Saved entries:

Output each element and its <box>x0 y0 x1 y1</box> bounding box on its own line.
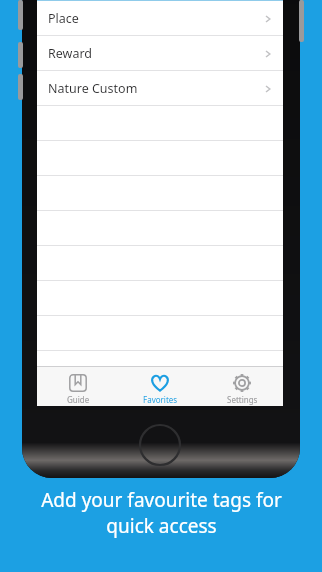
button[interactable]: Settings <box>201 369 283 405</box>
button[interactable]: Place <box>37 1 283 36</box>
other: Settings <box>232 373 252 393</box>
staticText: Favorites <box>143 394 178 405</box>
staticText: Reward <box>48 45 93 62</box>
staticText: Add your favourite tags for quick access <box>41 487 282 538</box>
staticText: Guide <box>67 394 90 405</box>
staticText: Settings <box>227 394 258 405</box>
staticText: Nature Custom <box>48 80 138 97</box>
button[interactable]: Reward <box>37 36 283 71</box>
staticText: Place <box>48 10 79 27</box>
other: Favorites <box>150 373 170 393</box>
other: Guide <box>68 373 88 393</box>
button[interactable]: Favorites <box>119 369 201 405</box>
button[interactable]: Nature Custom <box>37 71 283 106</box>
button[interactable]: Guide <box>37 369 119 405</box>
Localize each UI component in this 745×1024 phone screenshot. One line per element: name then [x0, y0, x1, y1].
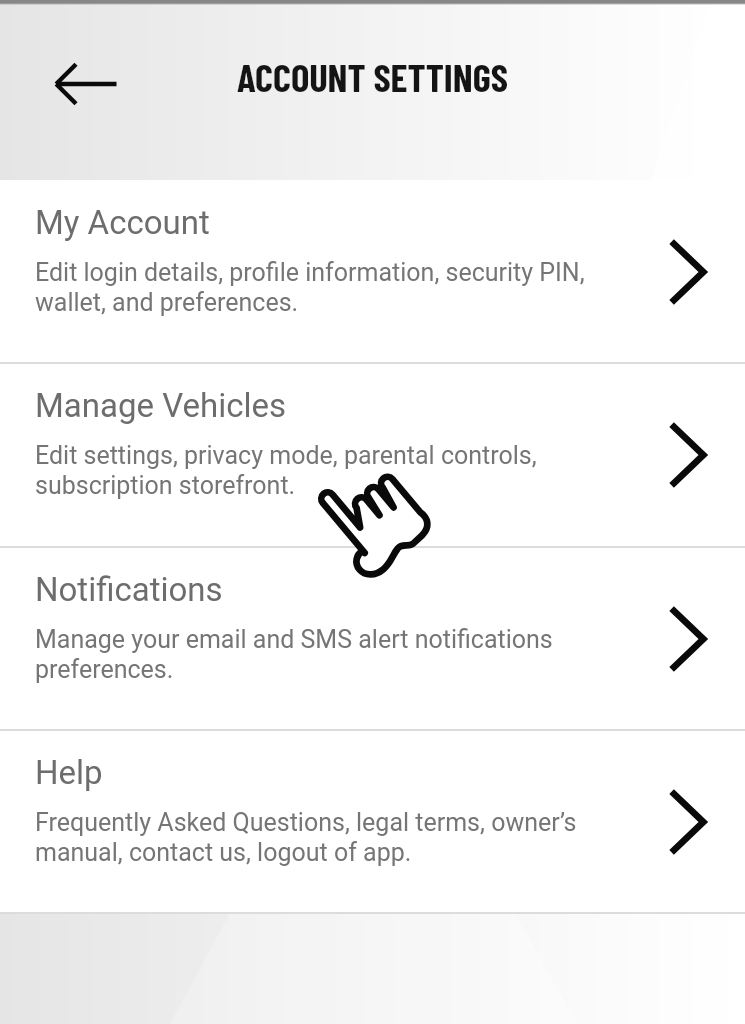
button[interactable]: Notifications — [0, 547, 745, 730]
staticText: Help — [35, 753, 103, 792]
button[interactable]: Open My Account — [635, 180, 745, 363]
staticText: Notifications — [35, 570, 223, 609]
button[interactable]: My Account — [0, 180, 745, 363]
button[interactable]: Open Notifications — [635, 547, 745, 730]
staticText: Frequently Asked Questions, legal terms,… — [35, 808, 577, 867]
staticText: Edit login details, profile information,… — [35, 258, 585, 317]
button[interactable]: Open Help — [635, 730, 745, 913]
staticText: Edit settings, privacy mode, parental co… — [35, 441, 537, 500]
button[interactable]: Help — [0, 730, 745, 913]
staticText: Manage Vehicles — [35, 386, 286, 425]
staticText: ACCOUNT SETTINGS — [0, 53, 745, 100]
staticText: My Account — [35, 203, 210, 242]
staticText: Manage your email and SMS alert notifica… — [35, 625, 553, 684]
button[interactable]: Back — [54, 61, 119, 107]
button[interactable]: Open Manage Vehicles — [635, 363, 745, 546]
button[interactable]: Manage Vehicles — [0, 363, 745, 546]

## Description of the task
Go back to the records above and write them out exactly, without the pictures.

## Result of the task
Output each element and its <box>x0 y0 x1 y1</box> bounding box on its own line.
button[interactable]: Settings <box>201 369 283 405</box>
button[interactable]: Place <box>37 1 283 36</box>
other: Settings <box>232 373 252 393</box>
staticText: Favorites <box>143 394 178 405</box>
staticText: Reward <box>48 45 93 62</box>
staticText: Add your favourite tags for quick access <box>41 487 282 538</box>
staticText: Guide <box>67 394 90 405</box>
staticText: Settings <box>227 394 258 405</box>
staticText: Nature Custom <box>48 80 138 97</box>
button[interactable]: Reward <box>37 36 283 71</box>
staticText: Place <box>48 10 79 27</box>
other: Favorites <box>150 373 170 393</box>
other: Guide <box>68 373 88 393</box>
button[interactable]: Favorites <box>119 369 201 405</box>
button[interactable]: Nature Custom <box>37 71 283 106</box>
button[interactable]: Guide <box>37 369 119 405</box>
Localize each UI component in this 745×1024 phone screenshot. One line per element: name then [x0, y0, x1, y1].
button[interactable]: Notifications — [0, 547, 745, 730]
staticText: Help — [35, 753, 103, 792]
button[interactable]: Open My Account — [635, 180, 745, 363]
staticText: Notifications — [35, 570, 223, 609]
button[interactable]: My Account — [0, 180, 745, 363]
button[interactable]: Open Notifications — [635, 547, 745, 730]
staticText: Frequently Asked Questions, legal terms,… — [35, 808, 577, 867]
staticText: Edit login details, profile information,… — [35, 258, 585, 317]
button[interactable]: Open Help — [635, 730, 745, 913]
staticText: Edit settings, privacy mode, parental co… — [35, 441, 537, 500]
button[interactable]: Help — [0, 730, 745, 913]
staticText: Manage Vehicles — [35, 386, 286, 425]
staticText: ACCOUNT SETTINGS — [0, 53, 745, 100]
staticText: My Account — [35, 203, 210, 242]
staticText: Manage your email and SMS alert notifica… — [35, 625, 553, 684]
button[interactable]: Back — [54, 61, 119, 107]
button[interactable]: Open Manage Vehicles — [635, 363, 745, 546]
button[interactable]: Manage Vehicles — [0, 363, 745, 546]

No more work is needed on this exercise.